Das Autobiographische Theater


Die besondere Arbeitsweise der AGORA gründet auf der Methode des »Autobiographischen Theaters« (AT). Diese Arbeitsweise wurde von AGORA-Gründer Marcel Cremer gemeinsam mit dem Ensemble entwickelt. Das AT fußt auf zeitgenössischen Einflüssen der 1980er wie z.B. dem »Living Theatre« oder den Regisseur:innen Jerzy Grotowski, Ariane Mnouchkine und Peter Brook. Seit der Gründungszeit hat sich das AT stetig weiterentwickelt. Es ist kein starres Regelwerk, sondern befindet sich konstant im Wandel.

Jede neue Inszenierung beginnt mit den eigenen Geschichten aller Beteiligten. Die autobiografischen Geschichten sind, so wie sie erzählt werden, der Ausgangspunkt für die Entwicklung der Figuren und der Handlung. Die Erinnerungen können strittig und widersprüchlich sein. Es geht nicht um den Wahrheitsgehalt der Narrative. Es geht eher darum, die biografischen Geschichten in eine Beziehung zur Thematik der Stückentwicklung zu bringen. Die Erzählungen werden gemeinsam dramaturgisch befragt und lösen sich in diesem Prozess von ihren Urheber:innen. So entsteht aus den persönlichen Geschichten das dramatische Material für die Stückentwicklung. Auf dessen Grundlage wird der Theatertext oder eine spezifische Fragestellung von den Beteiligten betrachtet. Nach und nach schälen sich die Umrisse der Figuren und das Gerüst der Handlung heraus.

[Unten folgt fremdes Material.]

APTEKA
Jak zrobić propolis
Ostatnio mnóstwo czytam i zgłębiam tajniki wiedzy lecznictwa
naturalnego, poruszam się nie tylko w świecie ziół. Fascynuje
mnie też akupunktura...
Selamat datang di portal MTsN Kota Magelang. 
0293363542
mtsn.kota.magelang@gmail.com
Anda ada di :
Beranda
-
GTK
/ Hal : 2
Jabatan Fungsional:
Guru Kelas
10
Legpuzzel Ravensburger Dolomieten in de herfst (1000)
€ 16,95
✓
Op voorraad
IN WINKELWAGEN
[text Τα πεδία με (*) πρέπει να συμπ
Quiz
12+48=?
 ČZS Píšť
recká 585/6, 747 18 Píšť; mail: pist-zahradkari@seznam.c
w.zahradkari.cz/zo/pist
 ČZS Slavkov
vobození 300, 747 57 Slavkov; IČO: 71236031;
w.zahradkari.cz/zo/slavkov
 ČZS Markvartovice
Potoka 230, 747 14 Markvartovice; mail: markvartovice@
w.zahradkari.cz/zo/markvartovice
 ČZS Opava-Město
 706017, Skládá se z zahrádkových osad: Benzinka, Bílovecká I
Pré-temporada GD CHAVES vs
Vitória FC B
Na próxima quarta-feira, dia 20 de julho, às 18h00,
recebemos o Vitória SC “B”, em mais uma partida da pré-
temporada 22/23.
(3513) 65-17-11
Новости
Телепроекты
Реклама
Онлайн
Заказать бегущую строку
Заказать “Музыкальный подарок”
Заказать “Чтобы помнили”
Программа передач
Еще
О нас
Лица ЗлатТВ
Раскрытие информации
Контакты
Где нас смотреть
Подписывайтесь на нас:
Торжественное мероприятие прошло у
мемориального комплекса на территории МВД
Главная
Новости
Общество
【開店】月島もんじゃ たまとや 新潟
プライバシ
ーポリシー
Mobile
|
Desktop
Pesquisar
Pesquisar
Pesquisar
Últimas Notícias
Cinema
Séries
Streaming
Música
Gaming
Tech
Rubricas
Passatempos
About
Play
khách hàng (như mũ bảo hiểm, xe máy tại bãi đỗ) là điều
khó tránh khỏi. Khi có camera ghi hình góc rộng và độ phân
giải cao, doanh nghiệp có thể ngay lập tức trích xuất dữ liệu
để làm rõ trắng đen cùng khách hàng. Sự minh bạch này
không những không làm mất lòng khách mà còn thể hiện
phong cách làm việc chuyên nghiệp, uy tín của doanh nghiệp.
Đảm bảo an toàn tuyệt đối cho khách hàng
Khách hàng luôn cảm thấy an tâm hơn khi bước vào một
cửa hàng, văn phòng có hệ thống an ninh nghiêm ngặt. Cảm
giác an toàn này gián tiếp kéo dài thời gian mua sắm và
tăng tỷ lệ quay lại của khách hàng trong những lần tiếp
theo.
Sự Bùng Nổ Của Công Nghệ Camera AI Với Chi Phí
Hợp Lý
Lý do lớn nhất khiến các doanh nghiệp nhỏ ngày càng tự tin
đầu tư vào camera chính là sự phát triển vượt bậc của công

In Abgrenzung zu anderen Methoden geht es beim AT nicht um die Authentizität des Spiels auf der Bühne. Die Biografien der Spieler:innen sind vielmehr essentiell für die inhaltliche Konzeption und Strukturierung der Inszenierungen. Kurz: Das biographische Material ist primär, kein sekundäres Supplément. Die Arbeitsweise ermächtigt die Prozessbeteiligten zu Co-Entwickler:innen der Inszenierung. Das persönliche Wissen und die Erfahrung aller sind zentral in die Entwicklung der Inszenierung eingeschrieben. So agieren die Beteiligten nicht nur als Teilhaber:innen, sondern auch als Mitverantwortliche und sind kompetent im Hinblick auf das gesamte Ergebnis.

 

Die Inszenierungen der AGORA fokussieren auf die Kopräsenz, die Interaktion zwischen zwei anwesenden Gruppen: die Zuschauenden und die Spielenden. Aus einer theaterwissenschaftlichen Perspektive ist dies nichts Neues, aus dem Blick der Theaterschaffenden jedoch schon. Der Bezug zu den Zuschauer:innen und die besondere Form des Beteiligtseins am Prozess der Inszenierung prägen die Arbeitsweise und die Ergebnisse der AGORA.